Bounding box prediction data:
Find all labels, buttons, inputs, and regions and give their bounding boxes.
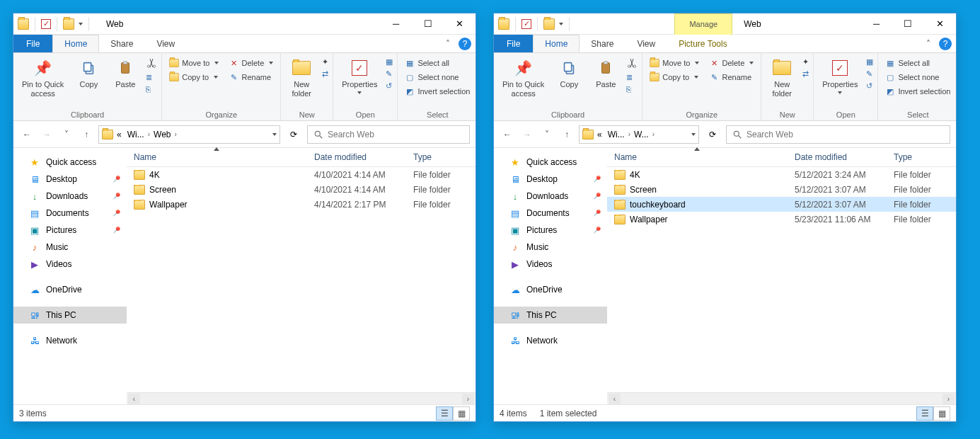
new-item-icon[interactable]: ✦: [802, 57, 809, 67]
table-row[interactable]: 4K4/10/2021 4:14 AMFile folder: [127, 167, 475, 182]
forward-button[interactable]: →: [519, 127, 535, 142]
back-button[interactable]: ←: [500, 127, 515, 142]
close-button[interactable]: ✕: [924, 13, 956, 34]
select-none-button[interactable]: ▢Select none: [402, 72, 473, 83]
close-button[interactable]: ✕: [444, 13, 475, 34]
refresh-button[interactable]: ⟳: [703, 125, 722, 144]
file-list-left[interactable]: 4K4/10/2021 4:14 AMFile folderScreen4/10…: [127, 167, 475, 392]
horizontal-scrollbar[interactable]: ‹ ›: [607, 392, 956, 404]
address-dropdown-icon[interactable]: [691, 133, 696, 136]
address-bar[interactable]: « Wi... › Web ›: [98, 125, 280, 144]
collapse-ribbon-icon[interactable]: ˄: [439, 35, 457, 52]
sidebar-item-onedrive[interactable]: ☁OneDrive: [13, 281, 127, 298]
sidebar-item-videos[interactable]: ▶Videos: [13, 256, 127, 273]
table-row[interactable]: Wallpaper5/23/2021 11:06 AMFile folder: [607, 212, 956, 227]
new-folder-button[interactable]: New folder: [285, 56, 318, 101]
sidebar-item-downloads[interactable]: ↓Downloads📍: [494, 188, 607, 205]
edit-icon[interactable]: ✎: [866, 69, 873, 79]
sidebar-item-desktop[interactable]: 🖥Desktop📍: [494, 171, 607, 188]
qat-dropdown-icon[interactable]: [79, 23, 83, 25]
select-none-button[interactable]: ▢Select none: [882, 72, 953, 83]
move-to-button[interactable]: Move to: [647, 57, 702, 69]
column-date[interactable]: Date modified: [788, 148, 887, 166]
refresh-button[interactable]: ⟳: [284, 125, 303, 144]
up-button[interactable]: ↑: [559, 127, 575, 142]
open-icon[interactable]: ▦: [386, 57, 393, 67]
sidebar-item-documents[interactable]: ▤Documents📍: [494, 205, 607, 222]
table-row[interactable]: Screen4/10/2021 4:14 AMFile folder: [127, 182, 475, 197]
delete-button[interactable]: ✕Delete: [226, 57, 276, 69]
sidebar-item-music[interactable]: ♪Music: [13, 239, 127, 256]
tab-home[interactable]: Home: [52, 35, 99, 52]
search-input[interactable]: Search Web: [726, 125, 950, 144]
context-tab-manage[interactable]: Manage: [674, 13, 732, 35]
column-type[interactable]: Type: [887, 148, 956, 166]
icons-view-button[interactable]: ▦: [453, 406, 470, 421]
breadcrumb-chevrons[interactable]: «: [595, 130, 604, 139]
rename-button[interactable]: ✎Rename: [226, 72, 276, 83]
tab-share[interactable]: Share: [99, 35, 145, 52]
tab-home[interactable]: Home: [533, 35, 580, 52]
chevron-right-icon[interactable]: ›: [148, 130, 150, 138]
collapse-ribbon-icon[interactable]: ˄: [919, 35, 938, 52]
icons-view-button[interactable]: ▦: [933, 406, 950, 421]
details-view-button[interactable]: ☰: [436, 406, 453, 421]
open-icon[interactable]: ▦: [866, 57, 873, 67]
history-icon[interactable]: ↺: [866, 81, 873, 91]
sidebar-item-pictures[interactable]: ▣Pictures📍: [494, 222, 607, 239]
history-icon[interactable]: ↺: [386, 81, 393, 91]
chevron-right-icon[interactable]: ›: [175, 130, 177, 138]
paste-button[interactable]: Paste: [109, 56, 142, 91]
sidebar-item-this-pc[interactable]: 🖳This PC: [13, 307, 127, 324]
properties-icon[interactable]: ✓: [41, 19, 51, 29]
invert-selection-button[interactable]: ◩Invert selection: [402, 86, 473, 97]
copy-to-button[interactable]: Copy to: [647, 72, 702, 83]
up-button[interactable]: ↑: [79, 127, 94, 142]
sidebar-item-pictures[interactable]: ▣Pictures📍: [13, 222, 127, 239]
sidebar-item-network[interactable]: 🖧Network: [13, 332, 127, 349]
sidebar-item-quick-access[interactable]: ★Quick access: [494, 154, 607, 171]
paste-shortcut-icon[interactable]: ⎘: [626, 85, 638, 93]
move-to-button[interactable]: Move to: [166, 57, 221, 69]
cut-icon[interactable]: [626, 57, 638, 70]
titlebar[interactable]: ✓ Manage Web ─ ☐ ✕: [494, 13, 956, 35]
sidebar-item-videos[interactable]: ▶Videos: [494, 256, 607, 273]
delete-button[interactable]: ✕Delete: [706, 57, 756, 69]
column-date[interactable]: Date modified: [307, 148, 406, 166]
properties-icon[interactable]: ✓: [521, 19, 531, 29]
column-name[interactable]: Name: [607, 148, 788, 166]
back-button[interactable]: ←: [19, 127, 35, 142]
scroll-left-icon[interactable]: ‹: [128, 394, 140, 404]
sidebar-item-quick-access[interactable]: ★Quick access: [13, 154, 127, 171]
select-all-button[interactable]: ▦Select all: [402, 57, 473, 69]
column-headers[interactable]: Name Date modified Type: [607, 148, 956, 167]
easy-access-icon[interactable]: ⇄: [322, 69, 328, 79]
tab-file[interactable]: File: [494, 35, 533, 52]
breadcrumb-chevrons[interactable]: «: [115, 130, 124, 139]
column-type[interactable]: Type: [406, 148, 475, 166]
tab-view[interactable]: View: [626, 35, 667, 52]
table-row[interactable]: touchkeyboard5/12/2021 3:07 AMFile folde…: [607, 197, 956, 212]
file-list-right[interactable]: 4K5/12/2021 3:24 AMFile folderScreen5/12…: [607, 167, 956, 392]
help-icon[interactable]: ?: [939, 38, 952, 50]
breadcrumb-item[interactable]: W...: [632, 130, 651, 139]
pin-quick-access-button[interactable]: 📌 Pin to Quick access: [498, 56, 548, 101]
breadcrumb-item[interactable]: Wi...: [606, 130, 627, 139]
pin-quick-access-button[interactable]: 📌 Pin to Quick access: [18, 56, 68, 101]
recent-dropdown-icon[interactable]: ˅: [59, 127, 74, 142]
horizontal-scrollbar[interactable]: ‹ ›: [127, 392, 475, 404]
tab-file[interactable]: File: [13, 35, 52, 52]
scroll-left-icon[interactable]: ‹: [609, 394, 621, 404]
paste-shortcut-icon[interactable]: ⎘: [146, 85, 157, 93]
address-dropdown-icon[interactable]: [272, 133, 277, 136]
breadcrumb-item[interactable]: Wi...: [125, 130, 146, 139]
table-row[interactable]: Wallpaper4/14/2021 2:17 PMFile folder: [127, 197, 475, 212]
navigation-pane[interactable]: ★Quick access 🖥Desktop📍 ↓Downloads📍 ▤Doc…: [13, 148, 127, 404]
scroll-right-icon[interactable]: ›: [462, 394, 474, 404]
scroll-right-icon[interactable]: ›: [942, 394, 955, 404]
sidebar-item-desktop[interactable]: 🖥Desktop📍: [13, 171, 127, 188]
easy-access-icon[interactable]: ⇄: [802, 69, 809, 79]
qat-dropdown-icon[interactable]: [559, 23, 563, 25]
folder-icon[interactable]: [543, 18, 555, 30]
minimize-button[interactable]: ─: [380, 13, 412, 34]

### Problem
Exclude the pictures. Write out the remaining data exactly.

### Answer to this exercise
Find all labels, buttons, inputs, and regions and give their bounding boxes.
new-item-icon[interactable]: ✦: [802, 57, 809, 67]
table-row[interactable]: 4K4/10/2021 4:14 AMFile folder: [127, 167, 475, 182]
forward-button[interactable]: →: [519, 127, 535, 142]
back-button[interactable]: ←: [500, 127, 515, 142]
close-button[interactable]: ✕: [924, 13, 956, 34]
select-none-button[interactable]: ▢Select none: [402, 72, 473, 83]
close-button[interactable]: ✕: [444, 13, 475, 34]
refresh-button[interactable]: ⟳: [703, 125, 722, 144]
file-list-left[interactable]: 4K4/10/2021 4:14 AMFile folderScreen4/10…: [127, 167, 475, 392]
horizontal-scrollbar[interactable]: ‹ ›: [607, 392, 956, 404]
address-dropdown-icon[interactable]: [691, 133, 696, 136]
address-bar[interactable]: « Wi... › Web ›: [98, 125, 280, 144]
collapse-ribbon-icon[interactable]: ˄: [439, 35, 457, 52]
sidebar-item-onedrive[interactable]: ☁OneDrive: [13, 281, 127, 298]
sidebar-item-videos[interactable]: ▶Videos: [13, 256, 127, 273]
table-row[interactable]: Wallpaper5/23/2021 11:06 AMFile folder: [607, 212, 956, 227]
new-folder-button[interactable]: New folder: [285, 56, 318, 101]
sidebar-item-downloads[interactable]: ↓Downloads📍: [494, 188, 607, 205]
edit-icon[interactable]: ✎: [866, 69, 873, 79]
sidebar-item-desktop[interactable]: 🖥Desktop📍: [494, 171, 607, 188]
qat-dropdown-icon[interactable]: [79, 23, 83, 25]
select-none-button[interactable]: ▢Select none: [882, 72, 953, 83]
move-to-button[interactable]: Move to: [647, 57, 702, 69]
column-date[interactable]: Date modified: [788, 148, 887, 166]
refresh-button[interactable]: ⟳: [284, 125, 303, 144]
up-button[interactable]: ↑: [559, 127, 575, 142]
open-icon[interactable]: ▦: [386, 57, 393, 67]
sidebar-item-documents[interactable]: ▤Documents📍: [494, 205, 607, 222]
table-row[interactable]: Screen4/10/2021 4:14 AMFile folder: [127, 182, 475, 197]
delete-button[interactable]: ✕Delete: [226, 57, 276, 69]
sidebar-item-music[interactable]: ♪Music: [13, 239, 127, 256]
tab-home[interactable]: Home: [52, 35, 99, 52]
search-input[interactable]: Search Web: [726, 125, 950, 144]
context-tab-manage[interactable]: Manage: [674, 13, 732, 35]
column-type[interactable]: Type: [887, 148, 956, 166]
icons-view-button[interactable]: ▦: [453, 406, 470, 421]
breadcrumb-chevrons[interactable]: «: [595, 130, 604, 139]
rename-button[interactable]: ✎Rename: [226, 72, 276, 83]
tab-share[interactable]: Share: [99, 35, 145, 52]
tab-home[interactable]: Home: [533, 35, 580, 52]
chevron-right-icon[interactable]: ›: [148, 130, 150, 138]
collapse-ribbon-icon[interactable]: ˄: [919, 35, 938, 52]
icons-view-button[interactable]: ▦: [933, 406, 950, 421]
details-view-button[interactable]: ☰: [436, 406, 453, 421]
open-icon[interactable]: ▦: [866, 57, 873, 67]
history-icon[interactable]: ↺: [866, 81, 873, 91]
sidebar-item-pictures[interactable]: ▣Pictures📍: [494, 222, 607, 239]
history-icon[interactable]: ↺: [386, 81, 393, 91]
chevron-right-icon[interactable]: ›: [175, 130, 177, 138]
paste-button[interactable]: Paste: [109, 56, 142, 91]
sidebar-item-this-pc[interactable]: 🖳This PC: [13, 307, 127, 324]
properties-icon[interactable]: ✓: [41, 19, 51, 29]
invert-selection-button[interactable]: ◩Invert selection: [402, 86, 473, 97]
copy-to-button[interactable]: Copy to: [647, 72, 702, 83]
up-button[interactable]: ↑: [79, 127, 94, 142]
sidebar-item-pictures[interactable]: ▣Pictures📍: [13, 222, 127, 239]
sidebar-item-network[interactable]: 🖧Network: [13, 332, 127, 349]
sidebar-item-quick-access[interactable]: ★Quick access: [494, 154, 607, 171]
paste-shortcut-icon[interactable]: ⎘: [626, 85, 638, 93]
move-to-button[interactable]: Move to: [166, 57, 221, 69]
cut-icon[interactable]: [626, 57, 638, 70]
titlebar[interactable]: ✓ Manage Web ─ ☐ ✕: [494, 13, 956, 35]
sidebar-item-videos[interactable]: ▶Videos: [494, 256, 607, 273]
delete-button[interactable]: ✕Delete: [706, 57, 756, 69]
column-date[interactable]: Date modified: [307, 148, 406, 166]
properties-icon[interactable]: ✓: [521, 19, 531, 29]
column-name[interactable]: Name: [607, 148, 788, 166]
back-button[interactable]: ←: [19, 127, 35, 142]
scroll-left-icon[interactable]: ‹: [128, 394, 140, 404]
sidebar-item-quick-access[interactable]: ★Quick access: [13, 154, 127, 171]
select-all-button[interactable]: ▦Select all: [402, 57, 473, 69]
column-headers[interactable]: Name Date modified Type: [607, 148, 956, 167]
easy-access-icon[interactable]: ⇄: [322, 69, 328, 79]
tab-file[interactable]: File: [494, 35, 533, 52]
breadcrumb-chevrons[interactable]: «: [115, 130, 124, 139]
column-type[interactable]: Type: [406, 148, 475, 166]
tab-view[interactable]: View: [626, 35, 667, 52]
table-row[interactable]: touchkeyboard5/12/2021 3:07 AMFile folde…: [607, 197, 956, 212]
file-list-right[interactable]: 4K5/12/2021 3:24 AMFile folderScreen5/12…: [607, 167, 956, 392]
help-icon[interactable]: ?: [939, 38, 952, 50]
breadcrumb-item[interactable]: W...: [632, 130, 651, 139]
pin-quick-access-button[interactable]: 📌 Pin to Quick access: [498, 56, 548, 101]
breadcrumb-item[interactable]: Wi...: [606, 130, 627, 139]
pin-quick-access-button[interactable]: 📌 Pin to Quick access: [18, 56, 68, 101]
recent-dropdown-icon[interactable]: ˅: [59, 127, 74, 142]
horizontal-scrollbar[interactable]: ‹ ›: [127, 392, 475, 404]
tab-file[interactable]: File: [13, 35, 52, 52]
scroll-left-icon[interactable]: ‹: [609, 394, 621, 404]
paste-shortcut-icon[interactable]: ⎘: [146, 85, 157, 93]
address-dropdown-icon[interactable]: [272, 133, 277, 136]
breadcrumb-item[interactable]: Wi...: [125, 130, 146, 139]
table-row[interactable]: Wallpaper4/14/2021 2:17 PMFile folder: [127, 197, 475, 212]
navigation-pane[interactable]: ★Quick access 🖥Desktop📍 ↓Downloads📍 ▤Doc…: [13, 148, 127, 404]
scroll-right-icon[interactable]: ›: [462, 394, 474, 404]
scroll-right-icon[interactable]: ›: [942, 394, 955, 404]
sidebar-item-desktop[interactable]: 🖥Desktop📍: [13, 171, 127, 188]
easy-access-icon[interactable]: ⇄: [802, 69, 809, 79]
qat-dropdown-icon[interactable]: [559, 23, 563, 25]
folder-icon[interactable]: [543, 18, 555, 30]
minimize-button[interactable]: ─: [380, 13, 412, 34]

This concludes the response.